The D-optimal design that assigns three factors (a–c) at two levels each—low (unfilled circles) and high (filled circles)—to nine tubes on each of four shelves. The shelves are blocks and the design accounts for the main effects of the three factors and the three two-factor interactions. Each treatment is replicated at least four times, with treatments in tubes 3–7 on each shelf replicated five times.

In unconstrained settings where a classical design would be appropriate, optimal designs often turn out to be the same as their traditional counterparts. For instance, any RCBD 1 is both D- and I-optimal. Or, for a design with a sample size of 24, three factors, no blocks, and an assumed model that includes the three factor effects and all of the two-factor interactions, both the D- and I-criteria yield as optimal the two-level full-factorial design with three replicates.

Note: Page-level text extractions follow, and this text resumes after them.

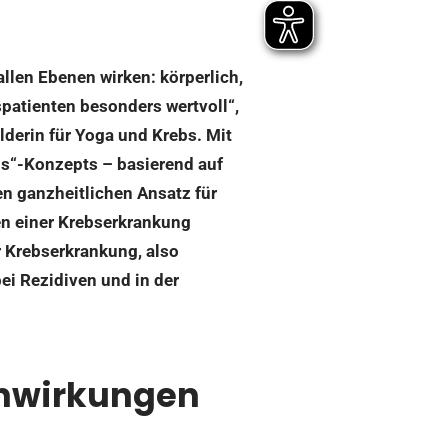
allen Ebenen wirken: körperlich,
patienten besonders wertvoll“,
lderin für Yoga und Krebs. Mit
bs“-Konzepts – basierend auf
en ganzheitlichen Ansatz für
en einer Krebserkrankung
er Krebserkrankung, also
i Rezidiven und in der
enwirkungen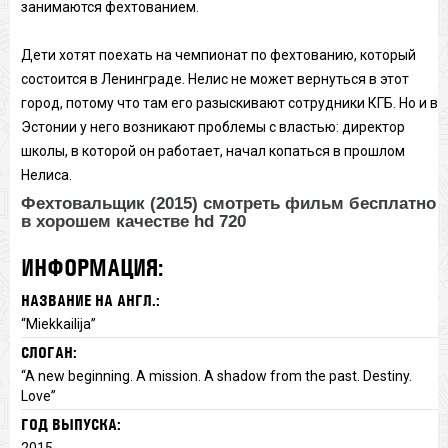
занимаются фехтованием.
Дети хотят поехать на чемпионат по фехтованию, который
состоится в Ленинграде. Нелис не может вернуться в этот
город, потому что там его разыскивают сотрудники КГБ. Но и в
Эстонии у него возникают проблемы с властью: директор
школы, в которой он работает, начал копаться в прошлом
Нелиса.
Фехтовальщик (2015) смотреть фильм бесплатно
в хорошем качестве hd 720
ИНФОРМАЦИЯ:
НАЗВАНИЕ НА АНГЛ.:
“Miekkailija”
СЛОГАН:
“A new beginning. A mission. A shadow from the past. Destiny.
Love”
ГОД ВЫПУСКА:
2015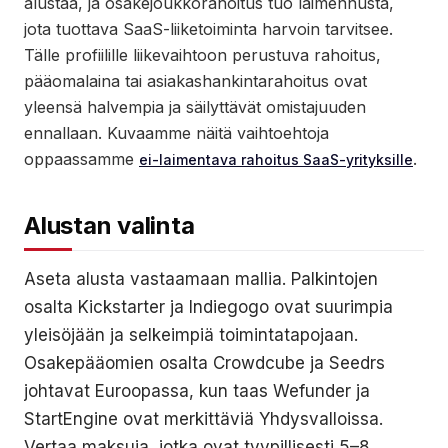
alustaa, ja osakejoukkorahoitus tuo laimennusta,
jota tuottava SaaS-liiketoiminta harvoin tarvitsee.
Tälle profiilille liikevaihtoon perustuva rahoitus,
pääomalaina tai asiakashankintarahoitus ovat
yleensä halvempia ja säilyttävät omistajuuden
ennallaan. Kuvaamme näitä vaihtoehtoja
oppaassamme
.
ei-laimentava rahoitus SaaS-yrityksille
Alustan valinta
Aseta alusta vastaamaan mallia. Palkintojen
osalta Kickstarter ja Indiegogo ovat suurimpia
yleisöjään ja selkeimpiä toimintatapojaan.
Osakepääomien osalta Crowdcube ja Seedrs
johtavat Euroopassa, kun taas Wefunder ja
StartEngine ovat merkittäviä Yhdysvalloissa.
Vertaa maksuja, jotka ovat tyypillisesti 5–8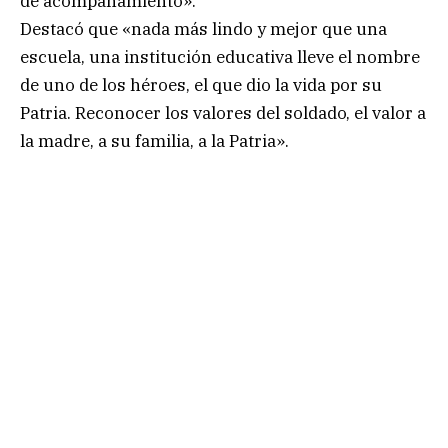
de acompañamiento».
Destacó que «nada más lindo y mejor que una
escuela, una institución educativa lleve el nombre
de uno de los héroes, el que dio la vida por su
Patria. Reconocer los valores del soldado, el valor a
la madre, a su familia, a la Patria».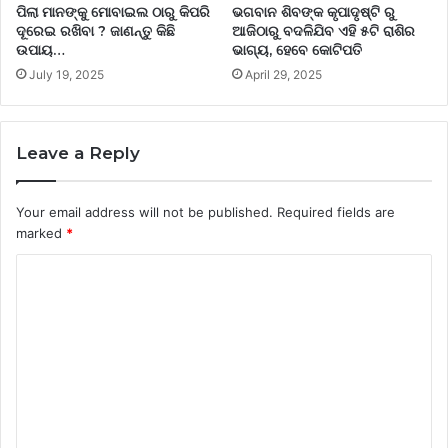
ପିଲା ମାନଙ୍କୁ ମୋବାଇଲ ଠାରୁ କିପରି
ଭଗବାନ ଶିବଙ୍କ କୃପାଦୃଷ୍ଟି ରୁ
ଦୂରେଇ ରଖିବା ? ଜାଣନ୍ତୁ କିଛି
ଆଜିଠାରୁ ବଦଳିଯିବ ଏହି ୫ଟି ରାଶିର
ଉପାୟ…
ଭାଗ୍ୟ, ହେବେ କୋଟିପତି
July 19, 2025
April 29, 2025
Leave a Reply
Your email address will not be published.
Required fields are
marked
*
C
o
m
m
e
n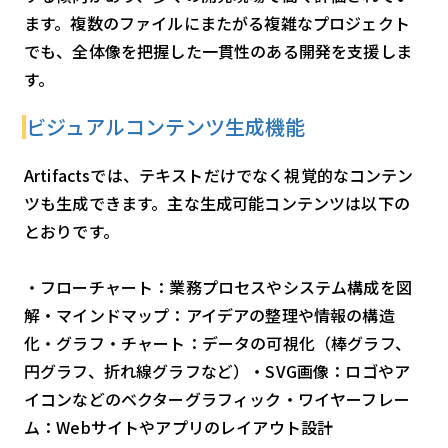
ます。複数のファイルにまたがる複雑なプロジェクト
でも、全体像を把握した一貫性のある開発を支援しま
す。
ビジュアルコンテンツ生成機能
Artifactsでは、テキストだけでなく視覚的なコンテン
ツも生成できます。主な生成可能コンテンツは以下の
とおりです。
・フローチャート：業務プロセスやシステム構成を図
解・マインドマップ：アイデアの整理や情報の構造
化・グラフ・チャート：データの可視化（棒グラフ、
円グラフ、折れ線グラフなど）・SVG画像：ロゴやア
イコンなどのベクターグラフィック・ワイヤーフレー
ム：Webサイトやアプリのレイアウト設計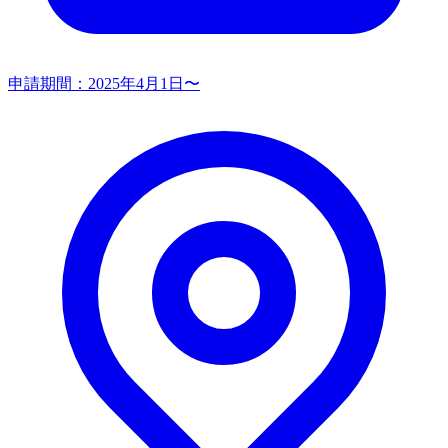
申請期間：
2025年4月1日〜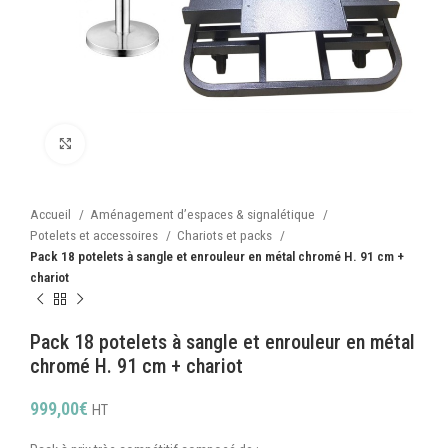
Cliquez pour agrandir
Accueil
Aménagement d’espaces & signalétique
Potelets et accessoires
Chariots et packs
Pack 18 potelets à sangle et enrouleur en métal chromé H. 91 cm +
chariot
Pack 18 potelets à sangle et enrouleur en métal
chromé H. 91 cm + chariot
999,00
€
HT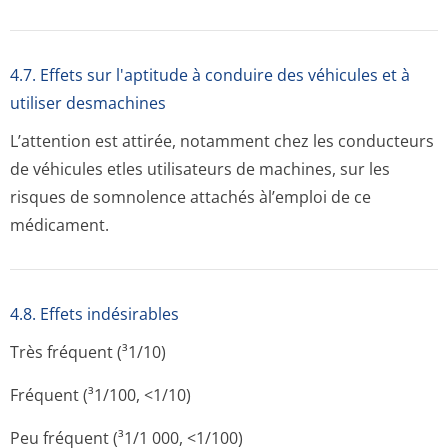
4.7. Effets sur l'aptitude à conduire des véhicules et à
utiliser desmachines
L’attention est attirée, notamment chez les conducteurs
de véhicules etles utilisateurs de machines, sur les
risques de somnolence attachés àl’emploi de ce
médicament.
4.8. Effets indésirables
Très fréquent (³1/10)
Fréquent (³1/100, <1/10)
Peu fréquent (³1/1 000, <1/100)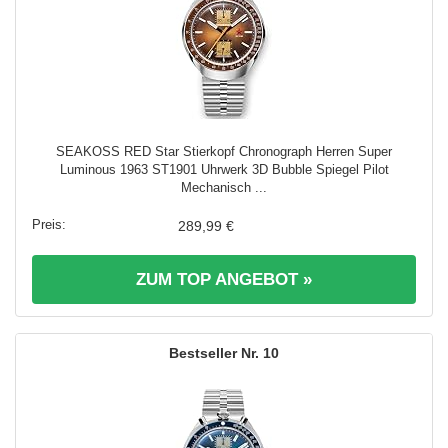
SEAKOSS RED Star Stierkopf Chronograph Herren Super
Luminous 1963 ST1901 Uhrwerk 3D Bubble Spiegel Pilot
Mechanisch ...
289,99 €
ZUM TOP ANGEBOT »
10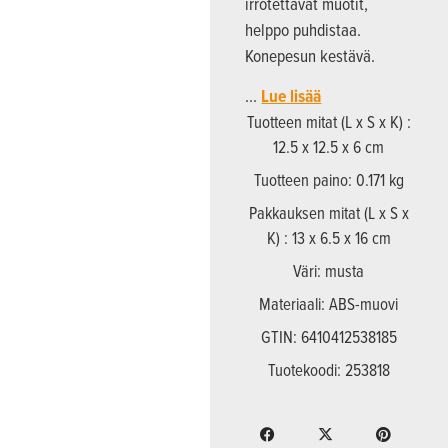
irrotettavat muotit,
helppo puhdistaa.
Konepesun kestävä.
…
Lue lisää
Tuotteen mitat (L x S x K) :
12.5 x 12.5 x 6 cm
Tuotteen paino: 0.171 kg
Pakkauksen mitat (L x S x
K) : 13 x 6.5 x 16 cm
Väri: musta
Materiaali: ABS-muovi
GTIN: 6410412538185
Tuotekoodi: 253818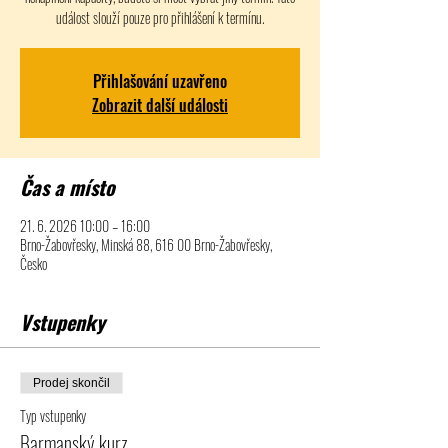
událost slouží pouze pro přihlášení k termínu.
Přihlašování uzavřeno
Zobrazit další události
Čas a místo
21. 6. 2026 10:00 – 16:00
Brno-Žabovřesky, Minská 88, 616 00 Brno-Žabovřesky,
Česko
Vstupenky
Prodej skončil
Typ vstupenky
Barmanský kurz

So far, we have described optimal designs conceptually but have not discussed the details of how to construct them or how to analyze them 5 . Specialized software to construct optimal designs is widely available and accessible. To analyze the designs we’ve discussed—with continuous factors—it is necessary to use regression 2 (rather than ANOVA) to meaningfully relate the response to the factors. This approach allows the researcher to identify large main effects or quadratic terms and even two-factor interactions.

Optimal designs are not a panacea. There is no guarantee that (i) the experiment can achieve good power, (ii) the model form is valid and (iii) the criterion reflects the objectives of the experiment. Optimal design requires careful thought about the experiment. However, in an experiment with constraints, these assumptions can usually be specified reasonably.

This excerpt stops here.